Hâlâ içinden bir yerlerde “hadi!” diyen minik bir neşe var, duyuyor musun?
Camdan süzülen ışık bile farklı bakıyor artık sana —
sanki “kalk bakalım, bu günü biraz da sen güzelleştir” der gibi.
İster evde ol, ister dışarda, hayatın sana hâlâ küçük sürprizleri var.
Bir esinti geçer saçlarının arasından, kulağına fısıldar:
“Unutma, hiçbir şey için geç değil.
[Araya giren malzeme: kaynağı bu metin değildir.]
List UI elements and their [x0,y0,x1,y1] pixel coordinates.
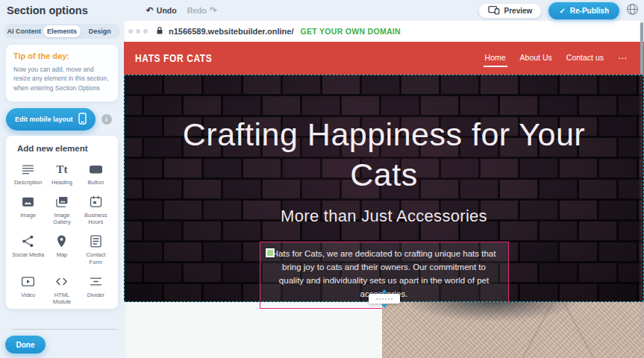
preview-label: Preview [504,7,533,15]
lock-icon [156,25,163,38]
element-label: Image Gallery [46,212,78,227]
resize-down-arrow-icon [381,304,387,308]
toolbar-actions: Preview ✓ Re-Publish [478,2,639,19]
element-social-media[interactable]: Social Media [12,233,44,266]
tab-design[interactable]: Design [81,25,119,37]
undo-icon: ↶ [146,6,154,15]
tip-of-the-day-card: Tip of the day: Now you can add, move an… [6,45,118,101]
preview-button[interactable]: Preview [478,3,543,19]
element-divider[interactable]: Divider [80,273,112,307]
map-icon [54,233,69,249]
image-icon [20,193,36,210]
redo-label: Redo [187,6,207,15]
element-description[interactable]: Description [12,160,44,186]
tab-elements[interactable]: Elements [43,25,81,37]
element-html-module[interactable]: HTML Module [46,273,78,307]
image-gallery-icon [54,193,69,210]
add-element-title: Add new element [6,136,118,154]
tip-title: Tip of the day: [13,51,110,60]
nav-about-us[interactable]: About Us [520,53,552,64]
republish-label: Re-Publish [570,7,609,15]
element-image-gallery[interactable]: Image Gallery [46,193,78,227]
next-section-image [382,302,644,358]
element-label: Video [21,292,35,299]
site-header: HATS FOR CATS Home About Us Contact us ⋯ [124,42,644,75]
element-label: Business Hours [80,212,112,227]
video-icon [20,273,36,289]
tab-ai-content[interactable]: AI Content [5,25,43,37]
site-nav: Home About Us Contact us ⋯ [485,53,628,64]
element-grid: Description Tt Heading Button [6,154,118,309]
element-label: Description [14,179,43,186]
info-icon[interactable]: i [101,114,112,125]
nav-more-icon[interactable]: ⋯ [618,53,628,63]
site-preview: n1566589.websitebuilder.online/ GET YOUR… [124,21,644,358]
element-label: Social Media [12,251,44,259]
next-section-text-area [124,302,382,358]
undo-button[interactable]: ↶ Undo [146,6,177,15]
nav-contact-us[interactable]: Contact us [566,53,604,64]
element-label: Button [87,179,104,186]
element-label: Heading [51,179,72,186]
site-url: n1566589.websitebuilder.online/ [169,27,294,36]
button-icon [88,160,104,177]
republish-button[interactable]: ✓ Re-Publish [548,2,619,19]
page-title: Section options [7,4,88,16]
sidebar-tabs: AI Content Elements Design [4,24,120,39]
contact-form-icon [88,233,104,249]
element-image[interactable]: Image [12,193,44,227]
resize-up-arrow-icon [381,289,387,293]
business-hours-icon [88,193,104,210]
add-element-panel: Add new element Description Tt Heading [6,136,118,309]
redo-icon: ↷ [210,6,217,15]
social-media-icon [20,233,36,249]
drag-handle[interactable] [266,248,275,257]
html-module-icon [54,273,69,289]
get-domain-link[interactable]: GET YOUR OWN DOMAIN [301,27,401,36]
heading-icon: Tt [56,160,67,177]
globe-icon[interactable] [626,3,639,19]
devices-icon [488,5,500,16]
top-toolbar: Section options ↶ Undo Redo ↷ Preview ✓ … [0,0,644,21]
phone-icon [78,113,87,126]
sidebar-divider [12,329,116,330]
site-logo[interactable]: HATS FOR CATS [135,52,212,65]
next-section [124,302,644,358]
preview-scrollbar[interactable] [640,21,644,337]
hero-title[interactable]: Crafting Happiness for Your Cats [164,114,604,195]
scrollbar-thumb[interactable] [640,22,643,75]
edit-mobile-label: Edit mobile layout [15,116,73,123]
redo-button[interactable]: Redo ↷ [187,6,217,15]
edit-mobile-layout-button[interactable]: Edit mobile layout [6,108,96,131]
hero-subtitle[interactable]: More than Just Accessories [281,207,487,226]
tip-body: Now you can add, move and resize any ele… [13,65,110,92]
element-button[interactable]: Button [80,160,112,186]
element-label: HTML Module [46,292,78,307]
browser-window-dots-icon [128,29,148,34]
element-label: Image [20,212,36,219]
section-options-sidebar: AI Content Elements Design Tip of the da… [0,21,124,358]
undo-label: Undo [157,6,177,15]
hero-content: Crafting Happiness for Your Cats More th… [125,75,643,301]
element-business-hours[interactable]: Business Hours [80,193,112,227]
section-resize-handle[interactable] [369,289,400,308]
resize-grip [369,294,400,304]
element-label: Contact Form [80,251,112,266]
element-video[interactable]: Video [12,273,44,307]
check-icon: ✓ [559,7,565,15]
element-heading[interactable]: Tt Heading [46,160,78,186]
element-contact-form[interactable]: Contact Form [80,233,112,266]
history-controls: ↶ Undo Redo ↷ [146,6,217,15]
element-map[interactable]: Map [46,233,78,266]
description-icon [20,160,36,177]
divider-icon [88,273,104,289]
nav-home[interactable]: Home [485,53,506,64]
hero-section-selected[interactable]: Crafting Happiness for Your Cats More th… [124,75,644,302]
browser-address-bar: n1566589.websitebuilder.online/ GET YOUR… [124,21,644,42]
element-label: Map [57,251,68,259]
element-label: Divider [87,292,104,299]
done-button[interactable]: Done [5,336,46,354]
Kahkaha için de, yeni planlar için de.”
Bugün, bir fincan kahve içip “ben n’apıyorum ya?” diye gülmek de serbest,
çocuk gibi hayal kurmak da.
Hayat zaten çok ciddi…
Sen bari ciddiyetini hafiflet biraz, kalbini serbest bırak.
Elinde kalan saatleri, incecik dantel gibi işleyebilirsin.
Bir dostu arayabilirsin, güzel bir müzikle sokağa çıkabilirsin,
ya da sadece kendi içine dönüp “iyi ki varım” diyebilirsin.
Bak, gökyüzü bile hâlâ açık.
Hayal kurmak serbest.
İçin kıpır kıpırsa, bırak ruhun dans etsin biraz.
Çünkü bazen bir öğleden sonra,
tüm haftanın en güzel ânı olabilir.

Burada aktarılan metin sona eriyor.